-- Opening Marker --
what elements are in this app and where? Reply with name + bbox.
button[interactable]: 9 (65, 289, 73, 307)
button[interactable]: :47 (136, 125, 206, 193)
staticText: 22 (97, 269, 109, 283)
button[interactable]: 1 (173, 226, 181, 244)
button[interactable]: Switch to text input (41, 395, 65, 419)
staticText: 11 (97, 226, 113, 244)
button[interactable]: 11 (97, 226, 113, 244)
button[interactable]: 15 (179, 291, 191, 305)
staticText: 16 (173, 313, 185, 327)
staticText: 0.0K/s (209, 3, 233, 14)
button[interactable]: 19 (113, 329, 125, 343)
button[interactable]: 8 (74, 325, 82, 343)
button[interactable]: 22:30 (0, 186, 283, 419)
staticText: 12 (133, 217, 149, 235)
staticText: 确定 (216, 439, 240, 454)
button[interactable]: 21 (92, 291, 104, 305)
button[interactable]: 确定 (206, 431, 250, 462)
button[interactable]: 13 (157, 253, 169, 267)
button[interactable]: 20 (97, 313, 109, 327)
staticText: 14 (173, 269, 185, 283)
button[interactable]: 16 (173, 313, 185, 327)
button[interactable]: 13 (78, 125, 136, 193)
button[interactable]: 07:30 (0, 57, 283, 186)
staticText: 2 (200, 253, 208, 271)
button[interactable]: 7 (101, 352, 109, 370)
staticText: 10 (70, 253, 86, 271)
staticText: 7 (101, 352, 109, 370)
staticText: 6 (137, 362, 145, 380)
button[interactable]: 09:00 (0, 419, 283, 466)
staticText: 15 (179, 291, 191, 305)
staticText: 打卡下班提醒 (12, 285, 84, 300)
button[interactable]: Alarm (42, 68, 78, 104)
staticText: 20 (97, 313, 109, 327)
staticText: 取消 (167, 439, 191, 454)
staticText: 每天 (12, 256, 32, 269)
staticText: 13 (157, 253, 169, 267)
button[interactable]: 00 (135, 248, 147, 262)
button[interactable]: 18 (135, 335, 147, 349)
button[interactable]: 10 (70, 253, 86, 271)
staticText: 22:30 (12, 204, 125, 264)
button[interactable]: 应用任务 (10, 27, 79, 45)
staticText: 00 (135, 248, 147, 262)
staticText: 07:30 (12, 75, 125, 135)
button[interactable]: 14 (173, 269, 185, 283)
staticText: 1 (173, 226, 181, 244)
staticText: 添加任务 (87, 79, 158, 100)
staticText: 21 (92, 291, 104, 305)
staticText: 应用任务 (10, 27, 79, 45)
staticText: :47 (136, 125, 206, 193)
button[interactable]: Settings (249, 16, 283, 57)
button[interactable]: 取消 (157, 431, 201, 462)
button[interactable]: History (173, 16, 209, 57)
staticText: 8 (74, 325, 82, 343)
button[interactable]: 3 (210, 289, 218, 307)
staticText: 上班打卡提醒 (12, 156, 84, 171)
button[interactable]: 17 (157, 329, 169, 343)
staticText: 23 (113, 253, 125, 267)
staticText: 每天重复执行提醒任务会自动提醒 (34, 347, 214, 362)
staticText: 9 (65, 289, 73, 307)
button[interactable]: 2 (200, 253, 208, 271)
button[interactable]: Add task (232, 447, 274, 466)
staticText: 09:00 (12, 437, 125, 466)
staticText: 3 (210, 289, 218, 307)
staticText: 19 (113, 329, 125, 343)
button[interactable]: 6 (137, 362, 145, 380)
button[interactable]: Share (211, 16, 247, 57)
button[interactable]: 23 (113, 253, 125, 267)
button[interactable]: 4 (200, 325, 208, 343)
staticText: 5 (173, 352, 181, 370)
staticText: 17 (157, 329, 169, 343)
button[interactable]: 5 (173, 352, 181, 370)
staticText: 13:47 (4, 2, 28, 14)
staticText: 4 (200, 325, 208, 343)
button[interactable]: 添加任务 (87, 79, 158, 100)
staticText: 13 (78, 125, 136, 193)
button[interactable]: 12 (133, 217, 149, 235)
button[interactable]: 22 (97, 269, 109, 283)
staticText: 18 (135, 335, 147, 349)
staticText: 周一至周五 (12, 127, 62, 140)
-- Closing Marker --
● What is needed: List every line above containing the word "应用任务".

● Your solution:
button[interactable]: 应用任务 (10, 27, 79, 45)
staticText: 应用任务 (10, 27, 79, 45)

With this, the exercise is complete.